**WHAT YOU HAVE TO DO**
Take the data and return it in full. Change nothing.

**Stored records**
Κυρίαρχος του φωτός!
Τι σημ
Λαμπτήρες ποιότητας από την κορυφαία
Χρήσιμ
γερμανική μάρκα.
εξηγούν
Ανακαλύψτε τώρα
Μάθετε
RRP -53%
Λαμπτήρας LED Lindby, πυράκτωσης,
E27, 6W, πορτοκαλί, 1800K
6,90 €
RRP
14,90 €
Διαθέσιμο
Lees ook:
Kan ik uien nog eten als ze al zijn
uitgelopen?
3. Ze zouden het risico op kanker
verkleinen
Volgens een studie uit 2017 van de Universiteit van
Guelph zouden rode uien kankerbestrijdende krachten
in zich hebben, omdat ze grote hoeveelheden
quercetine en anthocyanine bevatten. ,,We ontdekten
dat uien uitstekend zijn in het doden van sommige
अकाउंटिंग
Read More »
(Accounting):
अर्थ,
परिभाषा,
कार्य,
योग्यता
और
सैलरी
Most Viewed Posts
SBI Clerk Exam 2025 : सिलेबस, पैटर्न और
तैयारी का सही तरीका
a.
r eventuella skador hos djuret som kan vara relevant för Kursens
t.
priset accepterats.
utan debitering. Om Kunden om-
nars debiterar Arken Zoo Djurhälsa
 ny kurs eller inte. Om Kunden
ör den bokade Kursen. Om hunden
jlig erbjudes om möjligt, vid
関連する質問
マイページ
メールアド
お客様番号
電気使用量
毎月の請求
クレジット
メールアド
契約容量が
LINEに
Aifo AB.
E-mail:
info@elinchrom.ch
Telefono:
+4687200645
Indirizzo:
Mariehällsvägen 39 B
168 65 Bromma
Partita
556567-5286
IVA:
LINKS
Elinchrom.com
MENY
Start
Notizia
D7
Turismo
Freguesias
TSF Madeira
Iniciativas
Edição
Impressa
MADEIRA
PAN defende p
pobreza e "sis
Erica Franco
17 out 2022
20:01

**EXPECTED OUTPUT**
Κυρίαρχος του φωτός!
Τι σημ
Λαμπτήρες ποιότητας από την κορυφαία
Χρήσιμ
γερμανική μάρκα.
εξηγούν
Ανακαλύψτε τώρα
Μάθετε
RRP -53%
Λαμπτήρας LED Lindby, πυράκτωσης,
E27, 6W, πορτοκαλί, 1800K
6,90 €
RRP
14,90 €
Διαθέσιμο
Lees ook:
Kan ik uien nog eten als ze al zijn
uitgelopen?
3. Ze zouden het risico op kanker
verkleinen
Volgens een studie uit 2017 van de Universiteit van
Guelph zouden rode uien kankerbestrijdende krachten
in zich hebben, omdat ze grote hoeveelheden
quercetine en anthocyanine bevatten. ,,We ontdekten
dat uien uitstekend zijn in het doden van sommige
अकाउंटिंग
Read More »
(Accounting):
अर्थ,
परिभाषा,
कार्य,
योग्यता
और
सैलरी
Most Viewed Posts
SBI Clerk Exam 2025 : सिलेबस, पैटर्न और
तैयारी का सही तरीका
a.
r eventuella skador hos djuret som kan vara relevant för Kursens
t.
priset accepterats.
utan debitering. Om Kunden om-
nars debiterar Arken Zoo Djurhälsa
 ny kurs eller inte. Om Kunden
ör den bokade Kursen. Om hunden
jlig erbjudes om möjligt, vid
関連する質問
マイページ
メールアド
お客様番号
電気使用量
毎月の請求
クレジット
メールアド
契約容量が
LINEに
Aifo AB.
E-mail:
info@elinchrom.ch
Telefono:
+4687200645
Indirizzo:
Mariehällsvägen 39 B
168 65 Bromma
Partita
556567-5286
IVA:
LINKS
Elinchrom.com
MENY
Start
Notizia
D7
Turismo
Freguesias
TSF Madeira
Iniciativas
Edição
Impressa
MADEIRA
PAN defende p
pobreza e "sis
Erica Franco
17 out 2022
20:01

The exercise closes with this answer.